The daycare, for the safety of the children, is to be relocated to a newer, larger and more suitable location during this construction. Whether they return is a matter for the ACS and not the decision of the arts groups as the management of the daycare have erroneously claimed.

The daycare fails to mention in its protests other facts about its tenancy of the building, including:
It has not accepted or paid a rent increase for the last five years, forcing the other four tenants to cover the extra financial burden themselves.
Last winter they prevented a heating oil delivery under false concerns for the children, during which they verbally abused the delivery driver and jeopardized the price structure the building had arranged.
They have blocked access to at least one major fire exit and stairwell.

Finally, the daycare was originally to service low income families in the neighborhood. However in the last five to seven years, the neighborhood has changed dramatically, and it is not uncommon to see children dropped off in Lexus SUVs and Town Cars. The planned move would bring them closer to the very families they are supposed to to serve.
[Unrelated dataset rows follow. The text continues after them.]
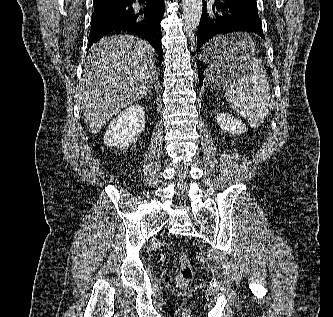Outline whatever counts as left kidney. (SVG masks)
<instances>
[{
  "label": "left kidney",
  "instance_id": "1",
  "mask_svg": "<svg viewBox=\"0 0 333 317\" xmlns=\"http://www.w3.org/2000/svg\"><path fill=\"white\" fill-rule=\"evenodd\" d=\"M216 119L220 128L232 135H239L247 130L243 123L226 113H218Z\"/></svg>",
  "mask_w": 333,
  "mask_h": 317
}]
</instances>
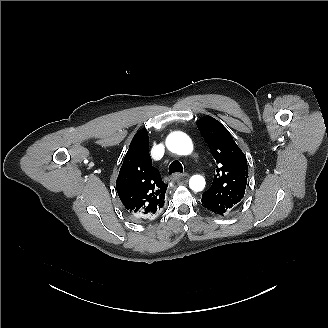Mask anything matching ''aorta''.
<instances>
[{"instance_id":"aorta-1","label":"aorta","mask_w":328,"mask_h":328,"mask_svg":"<svg viewBox=\"0 0 328 328\" xmlns=\"http://www.w3.org/2000/svg\"><path fill=\"white\" fill-rule=\"evenodd\" d=\"M167 148L178 155H189L193 151L190 137L180 131L169 134L166 139ZM205 179L201 175H193L189 180V187L195 191H202L205 187Z\"/></svg>"}]
</instances>
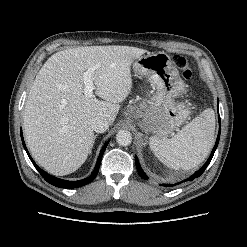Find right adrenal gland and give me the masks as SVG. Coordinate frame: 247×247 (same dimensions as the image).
<instances>
[{"label":"right adrenal gland","mask_w":247,"mask_h":247,"mask_svg":"<svg viewBox=\"0 0 247 247\" xmlns=\"http://www.w3.org/2000/svg\"><path fill=\"white\" fill-rule=\"evenodd\" d=\"M97 136H98V135H95V136H94V139H93V144H94V142H95V139H96V137H97Z\"/></svg>","instance_id":"2a0ac1e0"}]
</instances>
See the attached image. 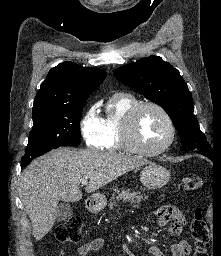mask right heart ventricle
Returning a JSON list of instances; mask_svg holds the SVG:
<instances>
[{"mask_svg":"<svg viewBox=\"0 0 221 256\" xmlns=\"http://www.w3.org/2000/svg\"><path fill=\"white\" fill-rule=\"evenodd\" d=\"M139 103L131 93L120 92L112 95L105 109L103 119L104 137L102 148L110 152L131 151L124 143L122 129L128 111Z\"/></svg>","mask_w":221,"mask_h":256,"instance_id":"right-heart-ventricle-1","label":"right heart ventricle"}]
</instances>
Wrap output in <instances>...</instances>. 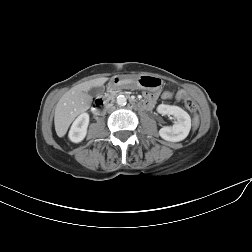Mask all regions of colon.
<instances>
[{
    "label": "colon",
    "mask_w": 252,
    "mask_h": 252,
    "mask_svg": "<svg viewBox=\"0 0 252 252\" xmlns=\"http://www.w3.org/2000/svg\"><path fill=\"white\" fill-rule=\"evenodd\" d=\"M140 83H141L142 85H148V84H149V83H148L147 81H145V80H141ZM163 98H164V99H172V98H173V94L170 93V92H165V93H163ZM175 99H176V100H183V102H184V104H185V107H186L191 113L194 114V117H193V127L196 128V127L198 126V124H199V118H198V116H197V114H196V112H197V105H196V103H195L193 100H191L190 98L182 96L180 93H177V94L175 95Z\"/></svg>",
    "instance_id": "colon-1"
}]
</instances>
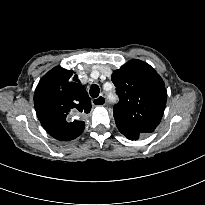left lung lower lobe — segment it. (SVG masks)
I'll return each mask as SVG.
<instances>
[{
    "instance_id": "left-lung-lower-lobe-1",
    "label": "left lung lower lobe",
    "mask_w": 205,
    "mask_h": 205,
    "mask_svg": "<svg viewBox=\"0 0 205 205\" xmlns=\"http://www.w3.org/2000/svg\"><path fill=\"white\" fill-rule=\"evenodd\" d=\"M117 127L119 131L130 140H137L141 135H143V133L134 131L122 125L117 124Z\"/></svg>"
}]
</instances>
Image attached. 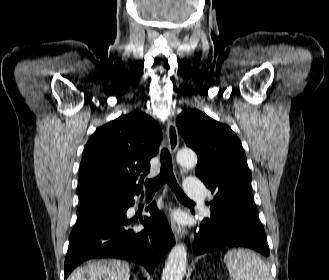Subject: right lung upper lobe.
<instances>
[{
	"label": "right lung upper lobe",
	"mask_w": 329,
	"mask_h": 280,
	"mask_svg": "<svg viewBox=\"0 0 329 280\" xmlns=\"http://www.w3.org/2000/svg\"><path fill=\"white\" fill-rule=\"evenodd\" d=\"M161 138L158 123L141 111L98 128L83 151L81 200L140 191L142 181L137 183V175L150 171V159L157 154Z\"/></svg>",
	"instance_id": "obj_1"
}]
</instances>
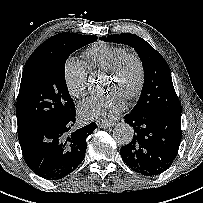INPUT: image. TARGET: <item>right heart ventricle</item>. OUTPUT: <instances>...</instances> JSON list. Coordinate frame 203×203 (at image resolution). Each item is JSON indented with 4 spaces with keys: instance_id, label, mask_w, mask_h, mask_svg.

Hiding behind children to push your own agenda and personal attacks on those that are just trying to do something good for the area is shameful, and one wonders how the management of the Children's Liberation Daycare sleep at night.

 

Yeah I was disturbed by kids and toddlers protesting. Those parents must be real asses. Maybe they want the daycare to be a selling point for their condo.

 

Thanks for the thoughtful response, Murgus. It's a shame that Children's Liberation Daycare has been appealing to the public using such skewed and misrepresented facts. For anyone out there who cares about the welfare of these kids it should be pretty clear that getting them out of a 100-year-old building full of lead paint and asbestos which has been literally crumbling for the last five years is a good start.